If not for news outlets like CTV I would be unaware that a frantic clacking mass of broken knitting needles and shards of glass are tearing apart the earth's atmosphere.
I may not be "informed" in the usual sense on an issue-by-issue basis, but I can state confidently that the information is all adding up.
After reading some of the comments on the ctv website, I swear, I have no idea how we found the intelligence to put satellites into orbit in the first place.
ummmm... Frig me if I'm wrong but isn't the largest (non-ISS Space Station/Mir Space Station) satellite about the size of a school bus? Paraguay has to be, like, at least 12 times the size of a school bus... What the hell is CTV thinking?
Richard Evans - thanks for making me think and look up stuff (re ISS)

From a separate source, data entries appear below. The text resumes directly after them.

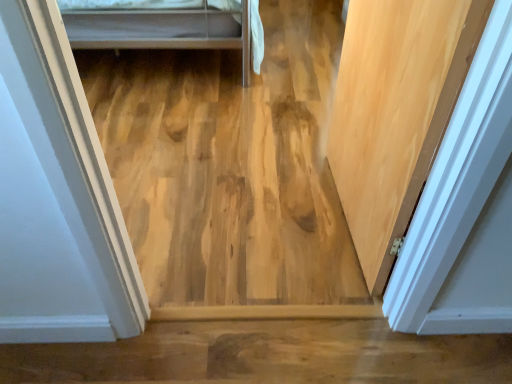 Image resolution: width=512 pixels, height=384 pixels. I want to click on vacant space behind natural wood door at right, so coord(292,142). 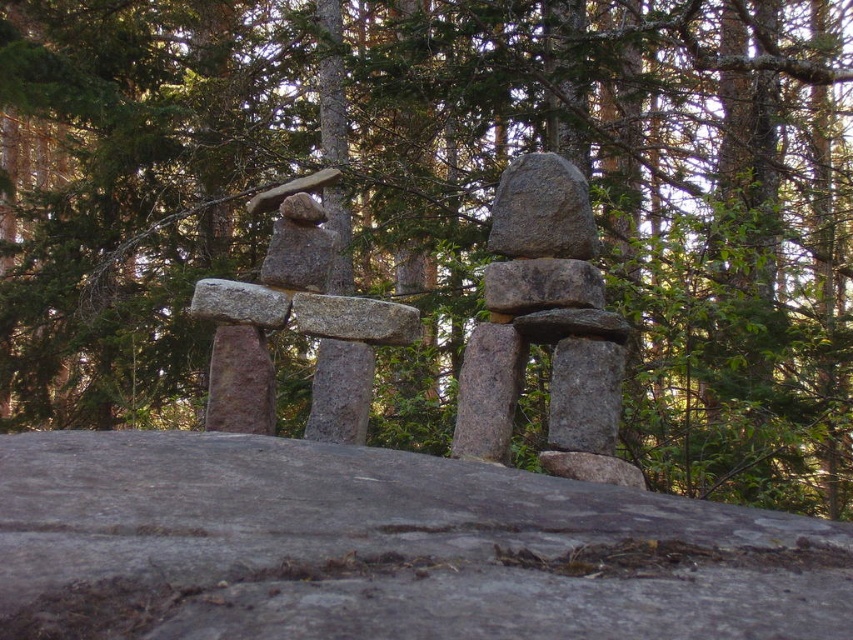 Question: Is smooth gray stone sculpture at center to the left of gray granite rock at center from the viewer's perspective?

Choices:
 (A) no
 (B) yes

Answer: (B)

Question: Estimate the real-world distances between objects in this image. Which object is farther from the gray granite sculpture at center?

Choices:
 (A) gray granite rock at center
 (B) smooth gray stone sculpture at center

Answer: (B)

Question: Considering the real-world distances, which object is closest to the gray rough stone at center?

Choices:
 (A) gray granite rock at center
 (B) smooth gray stone sculpture at center

Answer: (A)

Question: Is gray granite sculpture at center to the left of gray granite rock at center from the viewer's perspective?

Choices:
 (A) no
 (B) yes

Answer: (B)

Question: Estimate the real-world distances between objects in this image. Which object is farther from the gray rough stone at center?

Choices:
 (A) gray granite rock at center
 (B) smooth gray stone sculpture at center
 (C) gray granite sculpture at center

Answer: (B)

Question: In this image, where is gray granite sculpture at center located relative to gray rough stone at center?

Choices:
 (A) right
 (B) left

Answer: (B)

My lazy reads have turned up a few factoids - the ISS is one to two football fields in size (although I suppose a lot of that is solar reflectors), and:
Size. During its third year of human residency, the habitable pressurized volume of the station was equal to the habitable space in an 1,800-square-ft. three-bedroom house with 8-ft. ceilings.
The habitable pressurized volume on the completed station is expected to be 43,000 cubic feet. That would be about the volume of three average American houses, each one containing about 2,000 square ft. with 7-ft. ceilings for a total of around 14,000 cubic ft. each. That pressurized volume also would be roughly equivalent to the interior of a 747 jumbo jet.
The one aspect about this crap moving faster than the any aircraft mach 3+ is that it is not feasable to collect it. It consists of material that is not magnetic.....and it's mass is so small that gravity has little effect.....but at orbital velocity it has the equivalent destructive power or better than a FSDS (fin stabilized discarding sabot) round from an M1 Abrams....a simple net (of any material) would just get shredded....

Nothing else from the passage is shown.